1. In his Encyclopédie de l'utopia et de la science fiction, Pierre Versins discusses, under the heading "Immortality," the Epic of Gilgamesh as well as the novels of van Vogt and Spinrad.

2 Puig Antich was a young anarchist garrotted by the Franco government in 1974.

ABSTRACT

SF is a revolutionary, mutant literature. But it is hard to see how it can escape the scandalous classification that presently consigns it to the dungeons of para-literature (a vile concept, deserving only history’s garbage-can) as long as the swampy amalgam which has been trying to engulf it endures. Most SF specialists are responsible for sustaining this smug amalgam when they study SF only according to its themes or history, concepts too broad to assist in determining the differences between, say, H. Beam Piper and P. K. Dick. Instead of copying or masking "social reality," SF invents radically new societies, ephemeral models defined by the absolute opening up of libidinal production.

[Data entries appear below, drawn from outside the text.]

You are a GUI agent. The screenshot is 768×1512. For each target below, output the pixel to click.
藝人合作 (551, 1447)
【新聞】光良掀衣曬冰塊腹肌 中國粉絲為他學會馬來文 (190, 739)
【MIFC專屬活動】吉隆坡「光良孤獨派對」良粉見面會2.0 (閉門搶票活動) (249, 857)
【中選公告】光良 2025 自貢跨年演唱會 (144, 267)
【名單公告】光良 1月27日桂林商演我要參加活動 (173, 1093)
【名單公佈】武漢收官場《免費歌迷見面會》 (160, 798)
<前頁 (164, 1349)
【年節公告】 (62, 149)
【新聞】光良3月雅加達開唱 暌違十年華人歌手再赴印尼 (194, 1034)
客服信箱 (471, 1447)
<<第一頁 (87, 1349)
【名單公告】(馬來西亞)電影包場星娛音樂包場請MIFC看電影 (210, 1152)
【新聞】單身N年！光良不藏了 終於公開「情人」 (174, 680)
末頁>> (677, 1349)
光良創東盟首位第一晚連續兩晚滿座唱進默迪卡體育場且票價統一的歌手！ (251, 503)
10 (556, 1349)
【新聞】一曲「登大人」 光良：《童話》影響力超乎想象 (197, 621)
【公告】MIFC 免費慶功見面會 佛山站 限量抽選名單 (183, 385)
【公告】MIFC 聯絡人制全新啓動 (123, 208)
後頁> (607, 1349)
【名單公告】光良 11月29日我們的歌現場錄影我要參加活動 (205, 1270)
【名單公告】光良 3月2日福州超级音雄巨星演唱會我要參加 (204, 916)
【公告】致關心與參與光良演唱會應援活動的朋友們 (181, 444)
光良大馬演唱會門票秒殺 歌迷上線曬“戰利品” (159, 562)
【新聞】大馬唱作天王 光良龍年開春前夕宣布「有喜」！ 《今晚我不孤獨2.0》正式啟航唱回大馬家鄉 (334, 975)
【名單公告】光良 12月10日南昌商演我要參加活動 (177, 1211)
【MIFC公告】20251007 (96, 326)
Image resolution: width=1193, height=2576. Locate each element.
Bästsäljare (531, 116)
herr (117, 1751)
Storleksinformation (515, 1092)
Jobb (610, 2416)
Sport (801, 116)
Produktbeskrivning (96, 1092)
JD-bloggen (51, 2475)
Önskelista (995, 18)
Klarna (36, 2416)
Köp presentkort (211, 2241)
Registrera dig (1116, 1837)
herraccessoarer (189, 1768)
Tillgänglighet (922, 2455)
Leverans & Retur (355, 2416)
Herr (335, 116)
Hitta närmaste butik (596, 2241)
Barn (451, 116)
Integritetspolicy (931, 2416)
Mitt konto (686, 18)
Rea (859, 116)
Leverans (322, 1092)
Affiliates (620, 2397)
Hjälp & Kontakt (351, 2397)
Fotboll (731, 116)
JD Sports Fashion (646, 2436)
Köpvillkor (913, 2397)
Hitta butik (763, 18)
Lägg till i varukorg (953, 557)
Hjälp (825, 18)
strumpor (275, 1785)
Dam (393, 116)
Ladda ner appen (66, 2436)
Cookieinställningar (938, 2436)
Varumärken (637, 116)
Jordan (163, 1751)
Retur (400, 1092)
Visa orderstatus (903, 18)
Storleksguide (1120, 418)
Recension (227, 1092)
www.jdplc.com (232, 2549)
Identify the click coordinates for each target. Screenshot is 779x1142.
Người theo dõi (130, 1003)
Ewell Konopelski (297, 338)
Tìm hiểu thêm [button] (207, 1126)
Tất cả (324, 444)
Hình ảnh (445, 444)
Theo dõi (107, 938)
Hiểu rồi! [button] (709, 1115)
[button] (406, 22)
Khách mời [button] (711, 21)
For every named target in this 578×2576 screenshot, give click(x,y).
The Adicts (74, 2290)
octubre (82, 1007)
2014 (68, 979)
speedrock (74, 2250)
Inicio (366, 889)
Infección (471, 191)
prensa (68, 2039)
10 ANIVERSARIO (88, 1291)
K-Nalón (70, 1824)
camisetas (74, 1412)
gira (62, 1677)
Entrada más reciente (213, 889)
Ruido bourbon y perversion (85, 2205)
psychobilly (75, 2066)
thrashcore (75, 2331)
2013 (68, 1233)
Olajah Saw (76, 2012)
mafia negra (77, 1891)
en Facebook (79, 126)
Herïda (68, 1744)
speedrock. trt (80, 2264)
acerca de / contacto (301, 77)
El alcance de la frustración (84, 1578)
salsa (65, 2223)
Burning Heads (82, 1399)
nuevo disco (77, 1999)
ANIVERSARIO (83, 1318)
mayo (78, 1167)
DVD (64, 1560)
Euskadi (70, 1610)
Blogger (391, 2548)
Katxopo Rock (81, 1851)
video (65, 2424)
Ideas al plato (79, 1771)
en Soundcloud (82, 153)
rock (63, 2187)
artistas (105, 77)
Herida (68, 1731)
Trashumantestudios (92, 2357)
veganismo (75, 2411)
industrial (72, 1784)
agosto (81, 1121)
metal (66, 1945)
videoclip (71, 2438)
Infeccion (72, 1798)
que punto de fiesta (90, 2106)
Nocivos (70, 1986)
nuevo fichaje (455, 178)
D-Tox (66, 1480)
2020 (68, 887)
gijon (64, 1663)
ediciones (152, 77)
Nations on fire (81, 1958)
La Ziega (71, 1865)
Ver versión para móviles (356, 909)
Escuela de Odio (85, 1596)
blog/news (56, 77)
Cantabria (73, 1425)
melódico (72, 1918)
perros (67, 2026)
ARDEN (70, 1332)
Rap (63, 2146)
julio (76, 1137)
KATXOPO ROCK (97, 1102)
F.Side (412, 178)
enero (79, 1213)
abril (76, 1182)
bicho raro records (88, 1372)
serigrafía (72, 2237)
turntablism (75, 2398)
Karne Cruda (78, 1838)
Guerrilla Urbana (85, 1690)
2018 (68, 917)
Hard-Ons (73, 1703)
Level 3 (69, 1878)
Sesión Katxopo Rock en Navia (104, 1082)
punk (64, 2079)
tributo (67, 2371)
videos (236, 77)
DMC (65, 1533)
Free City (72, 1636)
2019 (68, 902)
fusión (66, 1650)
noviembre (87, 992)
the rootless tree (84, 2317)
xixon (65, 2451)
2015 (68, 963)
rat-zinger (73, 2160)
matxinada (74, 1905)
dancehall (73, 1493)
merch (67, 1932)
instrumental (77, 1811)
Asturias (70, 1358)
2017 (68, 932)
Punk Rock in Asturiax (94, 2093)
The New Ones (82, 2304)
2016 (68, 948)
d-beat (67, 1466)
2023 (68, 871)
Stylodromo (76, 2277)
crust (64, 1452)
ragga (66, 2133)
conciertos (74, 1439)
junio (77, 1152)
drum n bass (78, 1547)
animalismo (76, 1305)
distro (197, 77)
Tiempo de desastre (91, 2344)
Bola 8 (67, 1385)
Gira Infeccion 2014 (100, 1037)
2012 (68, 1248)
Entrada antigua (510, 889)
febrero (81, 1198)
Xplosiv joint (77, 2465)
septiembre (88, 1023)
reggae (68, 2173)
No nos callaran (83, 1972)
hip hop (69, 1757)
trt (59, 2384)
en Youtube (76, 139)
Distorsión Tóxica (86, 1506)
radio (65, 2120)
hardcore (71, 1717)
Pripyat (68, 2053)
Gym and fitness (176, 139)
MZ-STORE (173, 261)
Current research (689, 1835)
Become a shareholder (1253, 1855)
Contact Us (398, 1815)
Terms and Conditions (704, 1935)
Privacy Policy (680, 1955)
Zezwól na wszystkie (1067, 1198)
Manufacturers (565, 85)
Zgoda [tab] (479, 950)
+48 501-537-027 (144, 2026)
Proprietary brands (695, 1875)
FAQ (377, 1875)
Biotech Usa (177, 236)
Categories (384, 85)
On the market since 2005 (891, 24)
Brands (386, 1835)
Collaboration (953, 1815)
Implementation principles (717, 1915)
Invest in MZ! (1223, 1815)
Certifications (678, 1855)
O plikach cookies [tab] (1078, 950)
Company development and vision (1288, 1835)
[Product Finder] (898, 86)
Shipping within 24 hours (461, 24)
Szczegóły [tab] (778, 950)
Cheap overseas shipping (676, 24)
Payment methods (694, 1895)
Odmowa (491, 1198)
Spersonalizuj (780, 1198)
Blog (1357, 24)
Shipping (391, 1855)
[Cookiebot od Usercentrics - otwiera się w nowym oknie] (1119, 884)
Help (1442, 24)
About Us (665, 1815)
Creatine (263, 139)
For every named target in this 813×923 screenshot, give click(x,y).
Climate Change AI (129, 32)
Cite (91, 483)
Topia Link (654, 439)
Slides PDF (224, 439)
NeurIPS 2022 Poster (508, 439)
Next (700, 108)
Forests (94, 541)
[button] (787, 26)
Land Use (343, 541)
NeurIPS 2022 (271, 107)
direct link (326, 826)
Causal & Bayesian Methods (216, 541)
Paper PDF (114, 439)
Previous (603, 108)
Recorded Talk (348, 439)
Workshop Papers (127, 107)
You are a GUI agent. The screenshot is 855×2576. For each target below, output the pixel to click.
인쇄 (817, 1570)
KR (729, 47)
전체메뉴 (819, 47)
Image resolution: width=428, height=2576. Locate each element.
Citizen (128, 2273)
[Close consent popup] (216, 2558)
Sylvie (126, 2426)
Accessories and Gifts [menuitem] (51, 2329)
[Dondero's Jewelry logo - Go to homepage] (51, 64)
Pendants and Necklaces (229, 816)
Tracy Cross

Consequently, it is inappropriate to apply to this literature the irrelevant theoretical grids—the searches for themes or lists of writers—that have developed. SF is utopian, for it is the social no-place through which intensive desires and currents pass: SF is directly related to those contemporary mutations of desire which, in recent interviews, P. K. Dick and Norman Spinrad have described as being on the rise in and against capitalist society. SF is destined to perish as it becomes the reality of an unforeseeable unbinding of desire.